→ **RAW DATA**

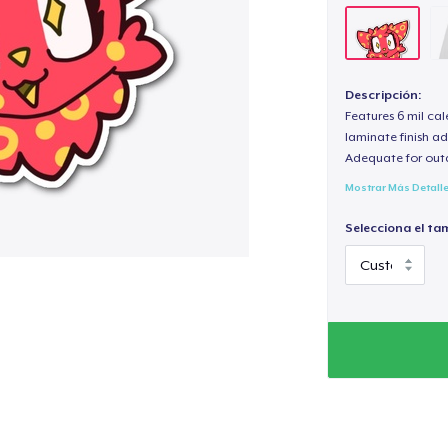
Descripción:
Features 6 mil cal
laminate finish ad
Adequate for out
Mostrar Más Detall
Selecciona el ta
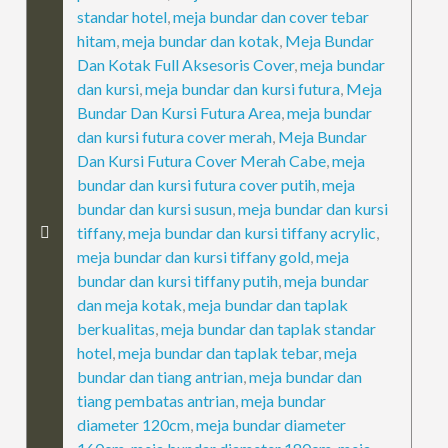
standar hotel
,
meja bundar dan cover tebar
hitam
,
meja bundar dan kotak
,
Meja Bundar
Dan Kotak Full Aksesoris Cover
,
meja bundar
dan kursi
,
meja bundar dan kursi futura
,
Meja
Bundar Dan Kursi Futura Area
,
meja bundar
dan kursi futura cover merah
,
Meja Bundar
Dan Kursi Futura Cover Merah Cabe
,
meja
bundar dan kursi futura cover putih
,
meja
bundar dan kursi susun
,
meja bundar dan kursi
tiffany
,
meja bundar dan kursi tiffany acrylic
,
meja bundar dan kursi tiffany gold
,
meja
bundar dan kursi tiffany putih
,
meja bundar
dan meja kotak
,
meja bundar dan taplak
berkualitas
,
meja bundar dan taplak standar
hotel
,
meja bundar dan taplak tebar
,
meja
bundar dan tiang antrian
,
meja bundar dan
tiang pembatas antrian
,
meja bundar
diameter 120cm
,
meja bundar diameter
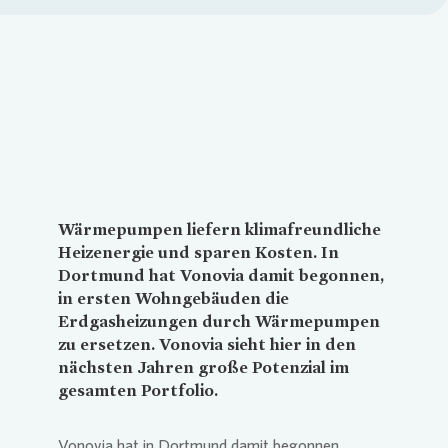
Loading...
Wärmepumpen liefern klimafreundliche
Heizenergie und sparen Kosten. In
Dortmund hat
Vonovia
damit begonnen,
in ersten Wohngebäuden die
Erdgasheizungen durch Wärmepumpen
zu ersetzen.
Vonovia
sieht hier in den
nächsten Jahren große Potenzial im
gesamten Portfolio.
Vonovia
hat in Dortmund damit begonnen,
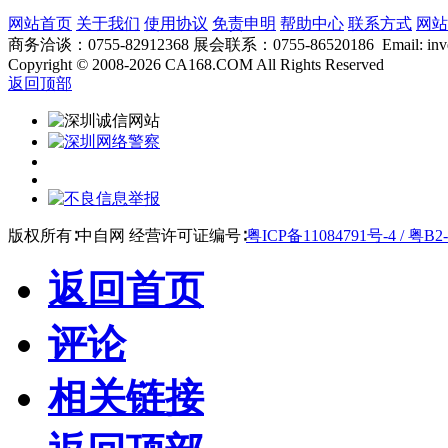
网站首页
关于我们
使用协议
免责申明
帮助中心
联系方式
网站
商务洽谈：0755-82912368 展会联系：0755-86520186 Email: inver
Copyright
©
2008-2026 CA168.COM All Rights Reserved
返回顶部
版权所有∶中自网 经营许可证编号∶
粤ICP备11084791号-4 / 粤B2-
返回首页
评论
相关链接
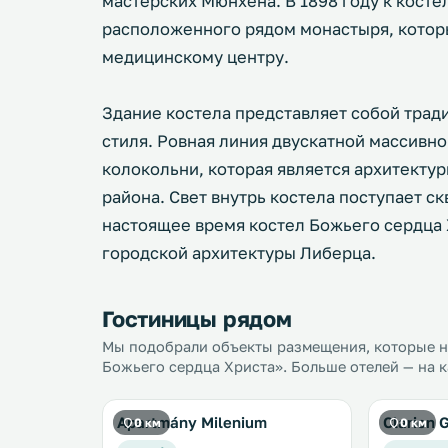
мастерских Мюнхена. В 1898 году к кост
расположенного рядом монастыря, котор
медицинскому центру.
Здание костела представляет собой трад
стиля. Ровная линия двускатной массивн
колокольни, которая является архитекту
района. Свет внутрь костела поступает ск
настоящее время костел Божьего сердца 
городской архитектуры Либерца.
Гостиницы рядом
Мы подобрали объекты размещения, которые на
Божьего сердца Христа». Больше отелей — на к
Apartmány Milenium
Clarion 
0 км
0 км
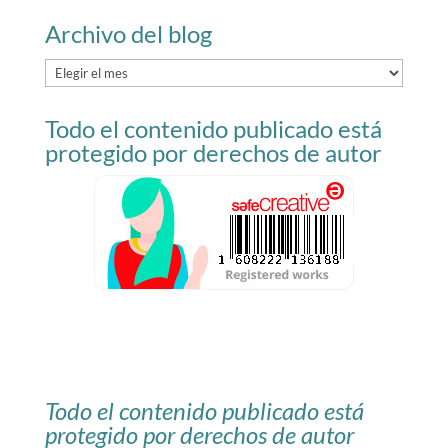
Archivo del blog
Archivo
del
Todo el contenido publicado está
blog
protegido por derechos de autor
Todo el contenido publicado está
protegido por derechos de autor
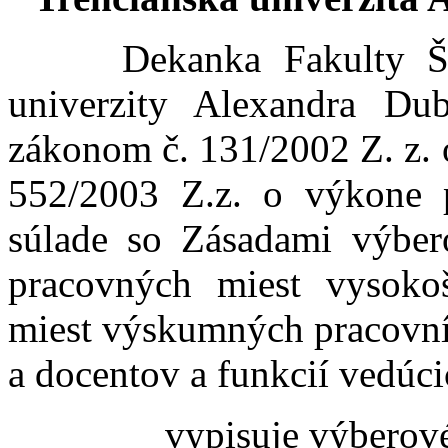
Dekanka Fakulty Šp
univerzity Alexandra Du
zákonom č. 131/2002 Z. z. 
552/2003 Z.z. o výkone 
súlade so Zásadami výber
pracovných miest vysokoš
miest výskumných pracovní
a docentov a funkcií vedúc
vypisuje výberov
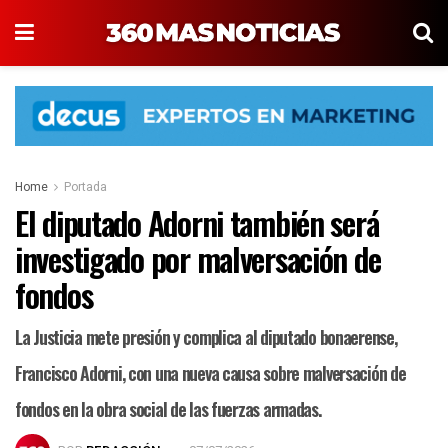
Home
Portada
El diputado Adorni también será
investigado por malversación de
fondos
La Justicia mete presión y complica al diputado bonaerense,
Francisco Adorni, con una nueva causa sobre malversación de
fondos en la obra social de las fuerzas armadas.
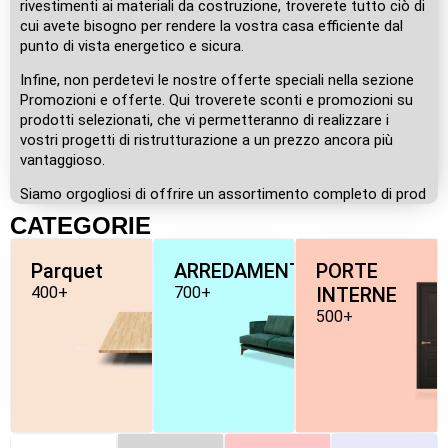
rivestimenti ai materiali da costruzione, troverete tutto ciò di
cui avete bisogno per rendere la vostra casa efficiente dal
punto di vista energetico e sicura.
Infine, non perdetevi le nostre offerte speciali nella sezione
Promozioni e offerte. Qui troverete sconti e promozioni su
prodotti selezionati, che vi permetteranno di realizzare i
vostri progetti di ristrutturazione a un prezzo ancora più
vantaggioso.
Siamo orgogliosi di offrire un assortimento completo di prod
CATEGORIE
Parquet
ARREDAMENTO
PORTE
400+
700+
INTERNE
500+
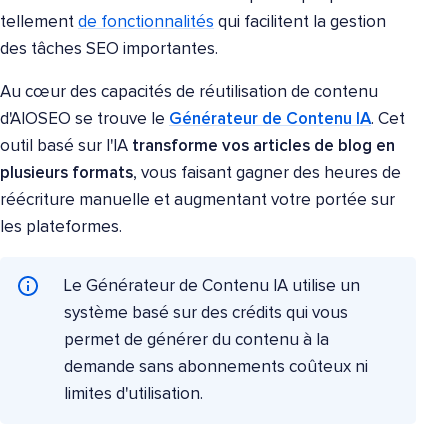
tellement
de fonctionnalités
qui facilitent la gestion
des tâches SEO importantes.
Au cœur des capacités de réutilisation de contenu
d'AIOSEO se trouve le
Générateur de Contenu IA
. Cet
outil basé sur l'IA
transforme vos articles de blog en
plusieurs formats
, vous faisant gagner des heures de
réécriture manuelle et augmentant votre portée sur
les plateformes.
Le Générateur de Contenu IA utilise un
système basé sur des crédits qui vous
permet de générer du contenu à la
demande sans abonnements coûteux ni
limites d'utilisation.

→ **EXERCISE DESCRIPTION**
Using the listing above, gather each line that holds the string "Adorni" and copy it.

→ **TASK ANSWER**
El diputado Adorni también será
Francisco Adorni, con una nueva causa sobre malversación de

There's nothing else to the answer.